# Military Working Dogs in Pakistan need help



## Chicagocanine (Aug 7, 2008)

Link: http://www.k9soldiers.org/



> Quote:These drug-sniffing dogs are part of a Pakistan counter narcotics program in Karachi developed with the assistance of the United States.
> The Government of Pakistan is discontinuing the program and requests
> support from the members of the US military to relocate and adopt the
> dogs.
> ...


----------



## dd (Jun 10, 2003)

This is awful. Can you link directly to the story? Couldn't find it.


----------



## krazy_kilum (Sep 20, 2001)

Is this the link you are looking for:

http://www.k9soldiers.org/page2


----------



## Alto (Nov 18, 2008)

$2000 per dog seems very expensive just for transport (unless it covers a bunch of pre-transport vet care & documentation) - I'm surprised they aren't finding some flight assistance from the airlines.


----------



## BlackPuppy (Mar 29, 2007)

> Originally Posted By: Alto$2000 per dog seems very expensive just for transport (unless it covers a bunch of pre-transport vet care & documentation) - I'm surprised they aren't finding some flight assistance from the airlines.

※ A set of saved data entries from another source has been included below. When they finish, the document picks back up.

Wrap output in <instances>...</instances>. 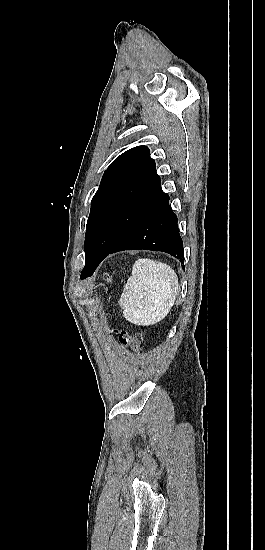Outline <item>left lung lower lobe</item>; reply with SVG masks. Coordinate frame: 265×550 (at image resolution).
Wrapping results in <instances>:
<instances>
[{
	"label": "left lung lower lobe",
	"instance_id": "obj_1",
	"mask_svg": "<svg viewBox=\"0 0 265 550\" xmlns=\"http://www.w3.org/2000/svg\"><path fill=\"white\" fill-rule=\"evenodd\" d=\"M140 249L163 251L182 262L183 242L179 235L177 217L169 206L167 194L137 221L110 250L101 253L93 249L89 252L85 257V267L80 278L91 276L101 261L111 253Z\"/></svg>",
	"mask_w": 265,
	"mask_h": 550
}]
</instances>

It really isn't. I was doing some checking transporting a dog from Europe. I got a price of 1,200 EUROS! ($1759 today) That included transport 2 hours from house to airport and all the necessary crate and documentation and stuff. The airline cargo fee was $350 Euros. It's much cheaper to sent to Europe than from Europe. 

That photo is heartbreaking.









Geez, why can't our government just put some crates on the planes that must fly back and forth carrying troups?


----------